- Бабушка, а бабушка! - докучал я своими "зачем?" и "почему?". - А для чего ей это колечко?

- Хочет зыбку подвесить, детушек своих качать, - отвечала бабушка Варя, всегда готовая на сказку. - Это колечко не простое, а от моей собственной зыбушки. В ней я вынянчила всех своих деток. Перво-наперво твою матушку, а напоследок и Валюшку, уже почти тебе ровесницу. Еще и ты успел в этой люльке с годок позыбиться. Так что, почитай, лет двадцать с лишком вертепчик не просыхал. Оттого и вовсе обветшал, под конец даже донце выпало. Шутка ли, такая перегрузка! Дедушка потом это поистертое колечко к поилке приспособил: лошадь привязывать. А тут вот тебе - каликтизация... Теперь оно и вовсе без надобности - ни зыбки, ни коня не стало. Пусть хоть сорока побренчит.

Пила Катя неумело и как-то походя: макнув клюв в корыто и захватив капельку воды, она закидывала голову за себя, после чего, закрыв глаза, делала частые глотательные движения подклювьем, так что казалось, будто она не пила колодезную воду, а трудно заглатывала какие-то твердые неподатливые шарики. Едва напившись, Катя снова перепархивала к колечку, чтобы еще раз побренчать им и попытать счастья унести с собой.

Из оконца лился умиротворяющий свет серенького заиндевелого дня грядущего Покрова, когда все ко времени сделано: смолота хлебная новина, нарублена капуста, засыпан в зимовальную яму лишек картошки, а в кадке шепчет и бражно пузырится молодой квасок, заправленный мятой.

Впритык к этому окну стоял тесовый выскобленный стол, за которым свершались утренние и обеденные застолья, а по вечерам за испускающим тонкую трель самоваром подолгу пивали чаи с бабушкиными погребными затайками покосной земляникой и уремной смородиной да с калеными в печи ржаными сухарями. Здесь же, вокруг стола, коротали свое зимнее время каждый за своим делом. Дедушка Леша, вздев свои надтреснутые очечки, которые, как ни берег, все ж таки однажды уронил оземь, теперь вот, попивши чаю, мерно взмелькивал толстобоким от суровых ниток, будто икряным челноком, обстоятельно, с поддергом затягивая узелки на ячеях мережи, тогда как бабушка Варя, все еще самозрячая, клубковой пряжей штопала зимние шерстяные носки, напяливая их на деревянный ополовник.
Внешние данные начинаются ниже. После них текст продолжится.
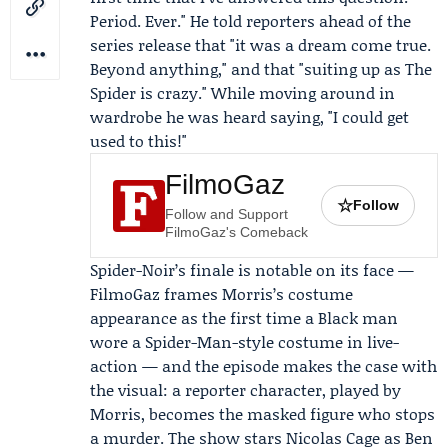
Period. Ever." He told reporters ahead of the
series release that "it was a dream come true.
Beyond anything," and that "suiting up as The
Spider is crazy." While moving around in
wardrobe he was heard saying, "I could get
used to this!"
FilmoGaz
☆
Follow
Follow and Support
FilmoGaz's Comeback
Spider-Noir’s finale is notable on its face —
FilmoGaz frames Morris’s costume
appearance as the first time a Black man
wore a Spider-Man-style costume in live-
action — and the episode makes the case with
the visual: a reporter character, played by
Morris, becomes the masked figure who stops
a murder. The show stars
Nicolas Cage
as Ben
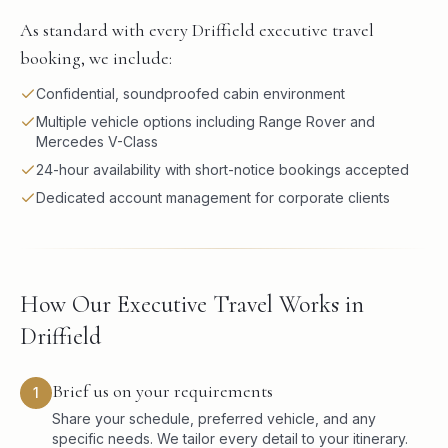
As standard with every Driffield executive travel
booking, we include:
Confidential, soundproofed cabin environment
Multiple vehicle options including Range Rover and
Mercedes V-Class
24-hour availability with short-notice bookings accepted
Dedicated account management for corporate clients
How Our Executive Travel Works in
Driffield
Brief us on your requirements
1
Share your schedule, preferred vehicle, and any
specific needs. We tailor every detail to your itinerary.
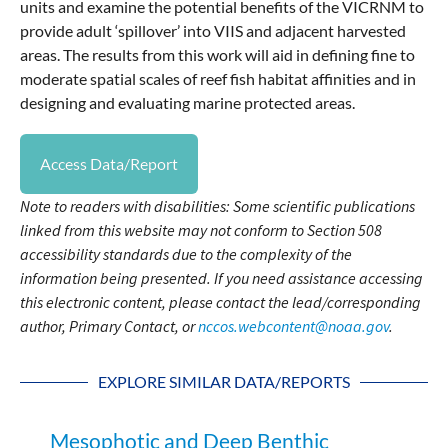
units and examine the potential benefits of the VICRNM to
provide adult ‘spillover’ into VIIS and adjacent harvested
areas. The results from this work will aid in defining fine to
moderate spatial scales of reef fish habitat affinities and in
designing and evaluating marine protected areas.
Access Data/Report
Note to readers with disabilities: Some scientific publications
linked from this website may not conform to Section 508
accessibility standards due to the complexity of the
information being presented. If you need assistance accessing
this electronic content, please contact the lead/corresponding
author, Primary Contact, or
nccos.webcontent@noaa.gov
.
EXPLORE SIMILAR DATA/REPORTS
Mesophotic and Deep Benthic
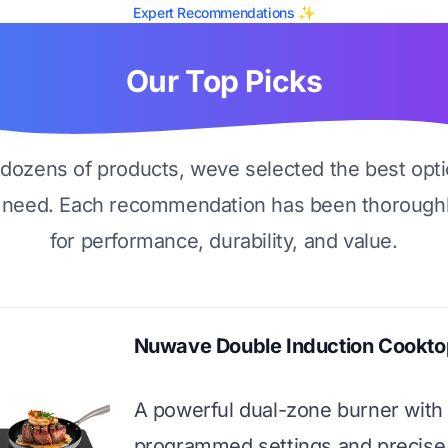
Expert Recommendations ✨
Our Top Picks
g dozens of products, weve selected the best opti
 need. Each recommendation has been thoroughl
for performance, durability, and value.
Nuwave Double Induction Cookto
A powerful dual-zone burner with
programmed settings and precise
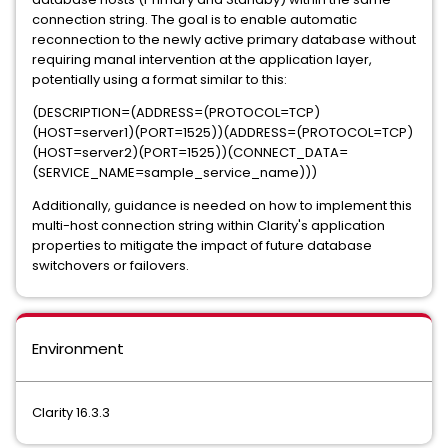
connection string. The goal is to enable automatic
reconnection to the newly active primary database without
requiring manal intervention at the application layer,
potentially using a format similar to this:
(DESCRIPTION=(ADDRESS=(PROTOCOL=TCP)
(HOST=server1)(PORT=1525))(ADDRESS=(PROTOCOL=TCP)
(HOST=server2)(PORT=1525))(CONNECT_DATA=
(SERVICE_NAME=sample_service_name)))
Additionally, guidance is needed on how to implement this
multi-host connection string within Clarity's application
properties to mitigate the impact of future database
switchovers or failovers.
Environment
Clarity 16.3.3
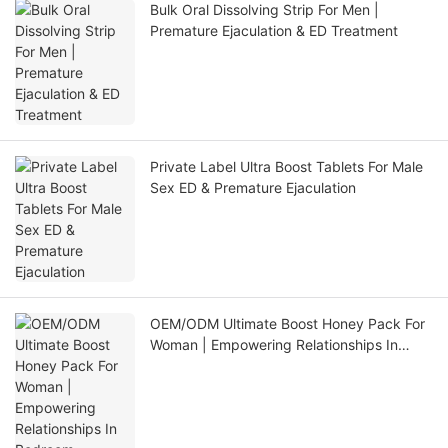
Bulk Oral Dissolving Strip For Men |
Premature Ejaculation & ED Treatment
Private Label Ultra Boost Tablets For Male
Sex ED & Premature Ejaculation
OEM/ODM Ultimate Boost Honey Pack For
Woman | Empowering Relationships In
Bedroom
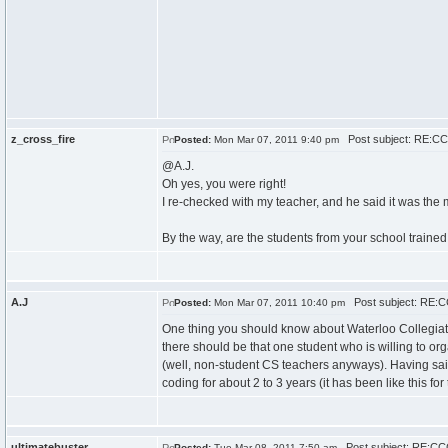
z_cross_fire
Post subject: RE:CCC
Posted:
Mon Mar 07, 2011 9:40 pm
@A.J.
Oh yes, you were right!
I re-checked with my teacher, and he said it was the 
By the way, are the students from your school trained 
A.J
Post subject: RE:CC
Posted:
Mon Mar 07, 2011 10:40 pm
One thing you should know about Waterloo Collegiate I
there should be that one student who is willing to org
(well, non-student CS teachers anyways). Having said
coding for about 2 to 3 years (it has been like this for 
ultimatebuster
Post subject: RE:CCC
Posted:
Tue Mar 08, 2011 7:50 am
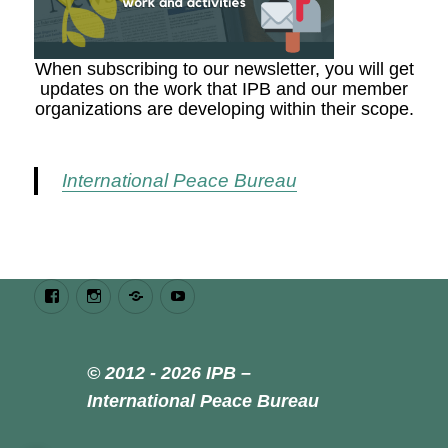
When subscribing to our newsletter, you will get
updates on the work that IPB and our member
organizations are developing within their scope.
International Peace Bureau
Facebook
Instagram
Bluesky
Youtube
© 2012 - 2026 IPB –
International Peace Bureau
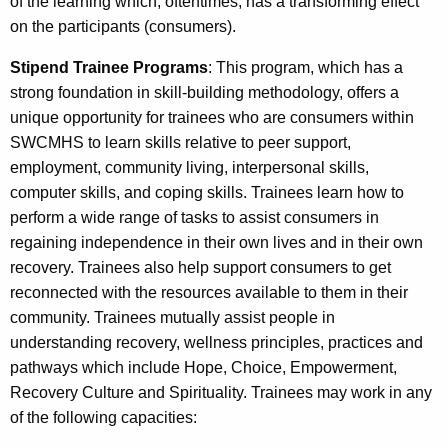
of the learning which, oftentimes, has a transforming effect
on the participants (consumers).
Stipend Trainee Programs
: This program, which has a
strong foundation in skill-building methodology, offers a
unique opportunity for trainees who are consumers within
SWCMHS to learn skills relative to peer support,
employment, community living, interpersonal skills,
computer skills, and coping skills. Trainees learn how to
perform a wide range of tasks to assist consumers in
regaining independence in their own lives and in their own
recovery. Trainees also help support consumers to get
reconnected with the resources available to them in their
community. Trainees mutually assist people in
understanding recovery, wellness principles, practices and
pathways which include Hope, Choice, Empowerment,
Recovery Culture and Spirituality. Trainees may work in any
of the following capacities:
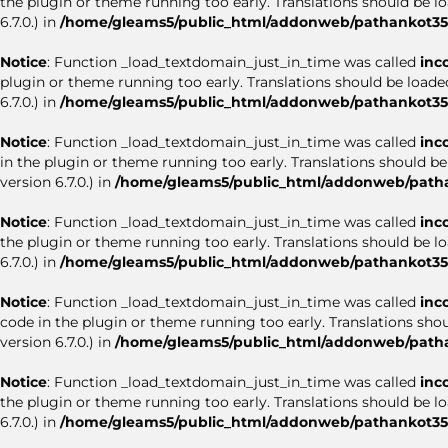
the plugin or theme running too early. Translations should be l
6.7.0.) in
/home/gleams5/public_html/addonweb/pathankot35.
Notice
: Function _load_textdomain_just_in_time was called
inc
plugin or theme running too early. Translations should be loade
6.7.0.) in
/home/gleams5/public_html/addonweb/pathankot35.
Notice
: Function _load_textdomain_just_in_time was called
inc
in the plugin or theme running too early. Translations should b
version 6.7.0.) in
/home/gleams5/public_html/addonweb/patha
Notice
: Function _load_textdomain_just_in_time was called
inc
the plugin or theme running too early. Translations should be l
6.7.0.) in
/home/gleams5/public_html/addonweb/pathankot35.
Notice
: Function _load_textdomain_just_in_time was called
inc
code in the plugin or theme running too early. Translations sho
version 6.7.0.) in
/home/gleams5/public_html/addonweb/patha
Notice
: Function _load_textdomain_just_in_time was called
inc
the plugin or theme running too early. Translations should be l
6.7.0.) in
/home/gleams5/public_html/addonweb/pathankot35.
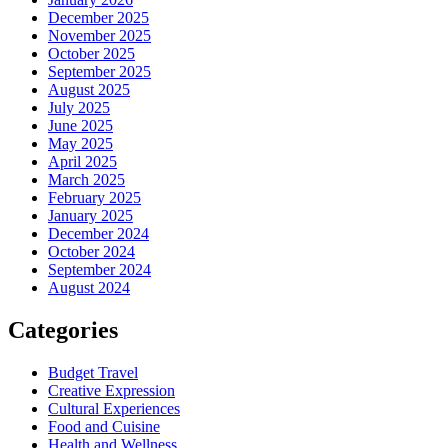
December 2025
November 2025
October 2025
September 2025
August 2025
July 2025
June 2025
May 2025
April 2025
March 2025
February 2025
January 2025
December 2024
October 2024
September 2024
August 2024
Categories
Budget Travel
Creative Expression
Cultural Experiences
Food and Cuisine
Health and Wellness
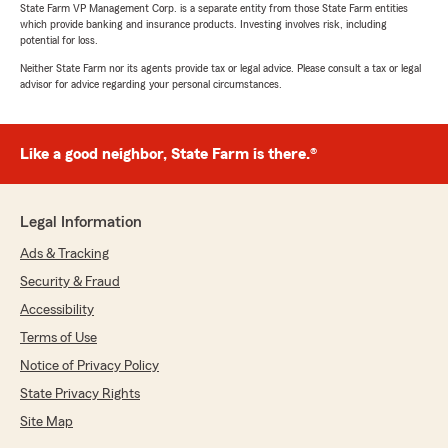
State Farm VP Management Corp. is a separate entity from those State Farm entities
which provide banking and insurance products. Investing involves risk, including
potential for loss.
Neither State Farm nor its agents provide tax or legal advice. Please consult a tax or legal
advisor for advice regarding your personal circumstances.
Like a good neighbor, State Farm is there.®
Legal Information
Ads & Tracking
Security & Fraud
Accessibility
Terms of Use
Notice of Privacy Policy
State Privacy Rights
Site Map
Тут же еще незамужние тетушки Лёна и Вера, имена которых я всякий раз путал, поскольку были они обе на одно лицо - щекасты, конопаты и русоволосы, - разбирали рассыпанное по столу пшено для завтрашнего кулеша. Будто чураясь, одними только оттопыренными мизинцами они выкатывали за край золотистой пшенной россыпи всякие непотребные чернушки. Или вместо пшена раскладывали на столе старенькие заигранные карты. Немея лицами от внутреннего возбуждения, переговариваясь жарким шепотом, они по очереди гадали "на короля" - каждая на своего, - и тогда от плотно сдвинутых голов долетали таинственные нашептывания: "поздняя дорога", "неожиданное письмо", "пустые хлопоты". Я тоже пытался затесаться в их компанию, поглазеть на этого самого короля - бородатого дядьку с долгим ножом в руке, обложенного со всех сторон прочими картами: тузами, шестерками, дамами и валетами, но всякий раз только схлопатывал подзатыльник и тогда с чувством обиды и собственной ненужности припадал ухом к опорному стояку в простенке и слушал, как внутри него часто и самозабвенно стрекотала какая-то козява, которую я никогда не видел и придумывал всякие способы изловить ее и прибить насовсем, чтобы не точила дом и не делала в нем дырки.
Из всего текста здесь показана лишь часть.